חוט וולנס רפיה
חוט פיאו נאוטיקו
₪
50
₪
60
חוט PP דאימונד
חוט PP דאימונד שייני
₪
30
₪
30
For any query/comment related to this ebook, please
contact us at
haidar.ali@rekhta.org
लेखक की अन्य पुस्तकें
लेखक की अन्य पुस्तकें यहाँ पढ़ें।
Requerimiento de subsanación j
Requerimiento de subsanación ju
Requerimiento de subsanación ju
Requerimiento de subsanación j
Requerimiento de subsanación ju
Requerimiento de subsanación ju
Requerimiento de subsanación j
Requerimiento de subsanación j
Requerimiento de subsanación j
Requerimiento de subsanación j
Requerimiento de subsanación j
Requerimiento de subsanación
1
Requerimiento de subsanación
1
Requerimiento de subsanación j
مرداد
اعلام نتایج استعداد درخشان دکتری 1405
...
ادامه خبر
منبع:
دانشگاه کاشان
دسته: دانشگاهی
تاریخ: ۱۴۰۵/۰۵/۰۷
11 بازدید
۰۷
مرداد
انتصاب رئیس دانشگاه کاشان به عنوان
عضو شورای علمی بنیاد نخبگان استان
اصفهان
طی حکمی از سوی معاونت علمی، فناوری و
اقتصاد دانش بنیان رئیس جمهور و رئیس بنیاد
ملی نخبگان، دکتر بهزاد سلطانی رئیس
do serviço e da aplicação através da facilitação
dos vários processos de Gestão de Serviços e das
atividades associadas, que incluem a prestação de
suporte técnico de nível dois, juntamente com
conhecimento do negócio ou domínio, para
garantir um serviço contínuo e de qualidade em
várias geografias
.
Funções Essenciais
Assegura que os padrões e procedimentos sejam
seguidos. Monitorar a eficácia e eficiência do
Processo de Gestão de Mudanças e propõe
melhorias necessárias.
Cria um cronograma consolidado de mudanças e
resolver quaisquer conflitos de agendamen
=-=-=-=-=
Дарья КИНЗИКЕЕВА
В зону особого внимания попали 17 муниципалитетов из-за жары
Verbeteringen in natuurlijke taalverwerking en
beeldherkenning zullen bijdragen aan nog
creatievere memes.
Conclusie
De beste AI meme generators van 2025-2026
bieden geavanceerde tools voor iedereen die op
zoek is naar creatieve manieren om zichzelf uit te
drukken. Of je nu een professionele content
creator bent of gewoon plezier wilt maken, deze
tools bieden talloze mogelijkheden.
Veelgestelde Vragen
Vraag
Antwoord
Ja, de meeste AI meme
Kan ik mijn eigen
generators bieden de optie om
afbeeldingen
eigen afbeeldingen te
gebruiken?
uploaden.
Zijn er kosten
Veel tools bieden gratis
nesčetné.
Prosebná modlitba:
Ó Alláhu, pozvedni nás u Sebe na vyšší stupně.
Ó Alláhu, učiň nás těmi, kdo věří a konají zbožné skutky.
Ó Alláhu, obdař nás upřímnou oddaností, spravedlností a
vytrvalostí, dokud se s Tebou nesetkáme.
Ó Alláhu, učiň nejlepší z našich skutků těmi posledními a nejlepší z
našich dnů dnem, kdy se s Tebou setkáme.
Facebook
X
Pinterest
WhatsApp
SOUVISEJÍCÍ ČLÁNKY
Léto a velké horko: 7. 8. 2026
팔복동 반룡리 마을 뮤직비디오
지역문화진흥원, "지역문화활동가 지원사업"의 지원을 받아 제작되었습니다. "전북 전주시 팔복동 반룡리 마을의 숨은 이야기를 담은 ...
=-=-=-=-=
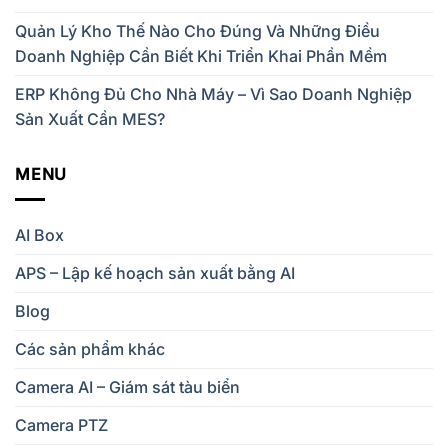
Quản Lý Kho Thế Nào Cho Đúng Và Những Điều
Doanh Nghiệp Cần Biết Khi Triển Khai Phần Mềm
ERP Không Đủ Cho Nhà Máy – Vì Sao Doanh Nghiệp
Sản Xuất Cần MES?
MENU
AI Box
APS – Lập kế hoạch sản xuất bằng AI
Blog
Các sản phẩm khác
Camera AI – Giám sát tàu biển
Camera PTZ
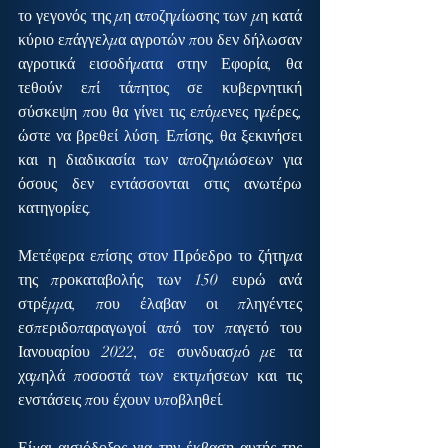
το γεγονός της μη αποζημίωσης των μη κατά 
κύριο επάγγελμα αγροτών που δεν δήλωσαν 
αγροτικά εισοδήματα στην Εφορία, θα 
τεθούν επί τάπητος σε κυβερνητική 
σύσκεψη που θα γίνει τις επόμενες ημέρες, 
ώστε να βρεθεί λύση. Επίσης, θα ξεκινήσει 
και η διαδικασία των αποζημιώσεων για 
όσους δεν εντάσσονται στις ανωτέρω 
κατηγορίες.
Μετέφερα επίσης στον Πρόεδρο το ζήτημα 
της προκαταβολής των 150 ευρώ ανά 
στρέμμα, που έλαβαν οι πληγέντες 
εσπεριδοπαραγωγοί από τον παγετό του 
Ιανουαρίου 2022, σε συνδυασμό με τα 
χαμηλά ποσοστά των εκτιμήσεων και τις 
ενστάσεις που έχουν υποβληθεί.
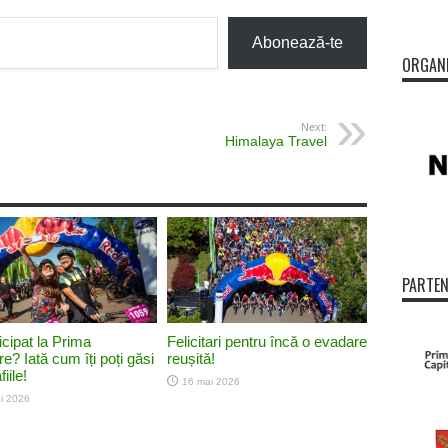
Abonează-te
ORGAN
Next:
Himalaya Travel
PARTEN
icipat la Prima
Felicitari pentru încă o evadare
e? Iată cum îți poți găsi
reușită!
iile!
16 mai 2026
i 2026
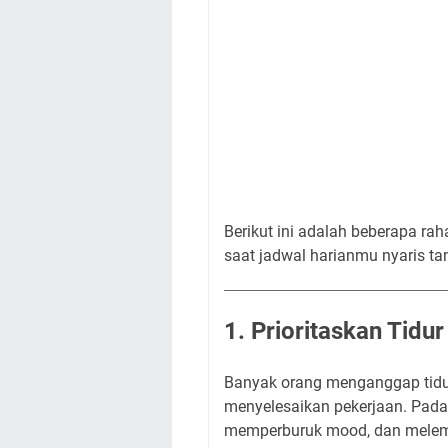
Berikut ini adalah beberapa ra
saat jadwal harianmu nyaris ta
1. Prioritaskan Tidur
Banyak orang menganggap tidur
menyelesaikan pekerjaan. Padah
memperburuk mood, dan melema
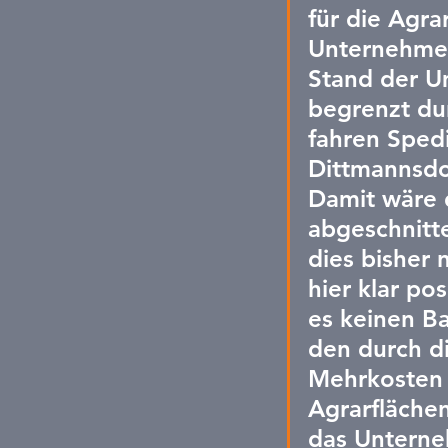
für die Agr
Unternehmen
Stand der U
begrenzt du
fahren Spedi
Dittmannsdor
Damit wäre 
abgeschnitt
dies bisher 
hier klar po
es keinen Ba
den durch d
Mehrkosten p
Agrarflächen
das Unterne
=-=-=-=-=
Task = Every line above that holds the word "těmi" is to be found and copied.

Worked solution =
Ó Alláhu, učiň nás těmi, kdo věří a konají zbožné skutky.
Ó Alláhu, učiň nejlepší z našich skutků těmi posledními a nejlepší z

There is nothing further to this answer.